Count every line that includes the string "each" in the entries that follow. Nothing besides the number is needed.

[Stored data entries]
──────────
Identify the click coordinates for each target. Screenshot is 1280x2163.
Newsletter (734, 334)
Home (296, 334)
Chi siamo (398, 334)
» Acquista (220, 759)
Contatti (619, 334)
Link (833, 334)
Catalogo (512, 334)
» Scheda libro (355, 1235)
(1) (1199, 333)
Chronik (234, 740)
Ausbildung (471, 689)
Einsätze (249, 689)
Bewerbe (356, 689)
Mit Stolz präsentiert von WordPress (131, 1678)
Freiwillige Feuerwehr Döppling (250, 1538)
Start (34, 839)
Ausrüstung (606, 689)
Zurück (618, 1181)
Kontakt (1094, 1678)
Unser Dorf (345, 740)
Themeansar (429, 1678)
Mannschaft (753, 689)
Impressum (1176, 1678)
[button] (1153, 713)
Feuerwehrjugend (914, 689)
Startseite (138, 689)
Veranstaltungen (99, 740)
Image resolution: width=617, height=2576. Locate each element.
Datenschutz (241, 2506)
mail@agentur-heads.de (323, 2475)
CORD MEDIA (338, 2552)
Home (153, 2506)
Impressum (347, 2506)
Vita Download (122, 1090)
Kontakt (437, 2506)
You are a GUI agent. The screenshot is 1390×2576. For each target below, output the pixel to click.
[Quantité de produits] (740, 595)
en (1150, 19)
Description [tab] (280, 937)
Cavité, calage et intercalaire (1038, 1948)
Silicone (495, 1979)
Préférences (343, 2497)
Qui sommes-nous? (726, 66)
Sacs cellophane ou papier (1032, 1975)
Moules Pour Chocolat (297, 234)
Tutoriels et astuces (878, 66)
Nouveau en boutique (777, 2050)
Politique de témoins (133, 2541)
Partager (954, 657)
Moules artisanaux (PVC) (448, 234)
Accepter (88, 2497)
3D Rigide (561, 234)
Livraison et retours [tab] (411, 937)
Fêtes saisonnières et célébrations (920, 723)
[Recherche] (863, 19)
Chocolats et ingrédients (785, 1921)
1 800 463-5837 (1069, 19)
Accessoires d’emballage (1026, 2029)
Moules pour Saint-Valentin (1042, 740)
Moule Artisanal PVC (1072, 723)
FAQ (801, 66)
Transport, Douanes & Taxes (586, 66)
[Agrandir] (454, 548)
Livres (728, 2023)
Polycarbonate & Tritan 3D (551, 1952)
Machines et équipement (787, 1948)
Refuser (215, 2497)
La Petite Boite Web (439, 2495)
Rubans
──────────
## Exercise solution:
3